I go the extra mile for clients. I love them. It’s my USP, it’s a core theme my marketing, it’s part of my operating system and I think it’s probably in my DNA. It’s who I am. I have written many blogs and at least one book on the topic of loving your work and your clients and being the change you want to see in the world, so I choose to walk my talk and live my loving pink brand.
As one lovely client once said to me: “Love is your killer app, Judith”. I put out love into the world and it returns to me multiplied. I am also infinitely patient and respectful.
I didn’t have to do the nice thing in question, no.
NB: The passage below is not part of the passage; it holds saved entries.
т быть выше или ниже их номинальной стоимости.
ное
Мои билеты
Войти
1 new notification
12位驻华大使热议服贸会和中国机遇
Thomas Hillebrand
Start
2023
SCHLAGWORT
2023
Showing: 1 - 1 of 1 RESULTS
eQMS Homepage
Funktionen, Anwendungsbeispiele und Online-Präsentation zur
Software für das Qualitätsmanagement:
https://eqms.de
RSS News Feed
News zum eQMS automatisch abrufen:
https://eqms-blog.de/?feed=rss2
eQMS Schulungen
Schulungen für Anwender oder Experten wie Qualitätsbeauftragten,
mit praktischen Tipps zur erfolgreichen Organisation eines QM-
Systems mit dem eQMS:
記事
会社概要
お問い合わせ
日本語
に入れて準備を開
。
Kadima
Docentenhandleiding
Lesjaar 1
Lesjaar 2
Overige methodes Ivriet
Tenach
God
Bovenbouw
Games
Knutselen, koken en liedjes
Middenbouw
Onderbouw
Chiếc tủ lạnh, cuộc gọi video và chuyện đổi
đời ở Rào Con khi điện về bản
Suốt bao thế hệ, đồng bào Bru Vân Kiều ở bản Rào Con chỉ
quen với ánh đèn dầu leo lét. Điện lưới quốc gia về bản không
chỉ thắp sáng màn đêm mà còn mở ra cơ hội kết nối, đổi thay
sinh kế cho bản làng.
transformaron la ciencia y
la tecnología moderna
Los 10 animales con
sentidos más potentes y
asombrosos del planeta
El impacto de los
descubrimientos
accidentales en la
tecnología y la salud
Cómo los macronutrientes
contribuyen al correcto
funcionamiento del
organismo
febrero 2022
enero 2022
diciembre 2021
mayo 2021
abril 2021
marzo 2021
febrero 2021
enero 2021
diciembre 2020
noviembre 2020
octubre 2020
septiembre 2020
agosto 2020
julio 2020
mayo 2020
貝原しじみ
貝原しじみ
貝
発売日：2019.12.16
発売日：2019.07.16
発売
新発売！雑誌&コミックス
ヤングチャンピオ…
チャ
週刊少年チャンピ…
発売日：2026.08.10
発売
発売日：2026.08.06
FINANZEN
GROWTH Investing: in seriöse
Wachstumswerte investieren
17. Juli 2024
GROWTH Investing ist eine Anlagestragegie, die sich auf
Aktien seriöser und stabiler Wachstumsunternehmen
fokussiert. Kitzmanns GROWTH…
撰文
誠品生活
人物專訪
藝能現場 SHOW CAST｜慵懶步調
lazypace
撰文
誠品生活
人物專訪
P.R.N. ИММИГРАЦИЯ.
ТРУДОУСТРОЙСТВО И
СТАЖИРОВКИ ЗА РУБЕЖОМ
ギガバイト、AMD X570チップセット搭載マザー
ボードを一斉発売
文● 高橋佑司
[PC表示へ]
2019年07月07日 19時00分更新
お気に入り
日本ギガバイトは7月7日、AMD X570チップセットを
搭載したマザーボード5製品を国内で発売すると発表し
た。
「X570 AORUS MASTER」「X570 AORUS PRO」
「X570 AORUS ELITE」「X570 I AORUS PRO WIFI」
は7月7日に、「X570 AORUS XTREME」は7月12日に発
It was my choice because I know the particular circumstances of the person to whom I did the kindness and I admire what she’s doing in her life right now on several counts. Also she’s been a paying client of mine in the past and that generally guarantees you my lifelong care and concern. It felt like the least I could do to demonstrate my support from the convenience of my soft and comfy bed with my iPad at my elbow. I didn’t even question it, it was so easy. It was, quite simply, The Right Thing for me to do.
Gifts of such thoughtfulness are not given out willy nilly, although part of me thinks perhaps they ought to be, and indiscriminately at that. They have been withheld from those I consider (usually temporarily) undeserving. OK, I’ll admit it, that is rare, but it has been known to go both ways. And now that I think of that, I’m not proud of it. It seems petty. And judgemental.
I’m sure many people would agree with my correspondent but I am not sure how much I should care, despite defending my behaviour robustly. If I want the opinions of others, I’ll ask and sometimes I do. Not a lot, because I am a woman who knows her own mind and doesn’t seek the good opinion of others all that often, although I enjoy it when it comes; we all do, don’t we?
But this is my business and I will demonstrate the leadership of it in any way I think fit. I may not always get it right, I probably err on the soft side and I’ll never get that gold medal for being a hard bastard, but that’s OK by me.
What do you think? To what extent do you think you need to be nice or nasty to be successful in business?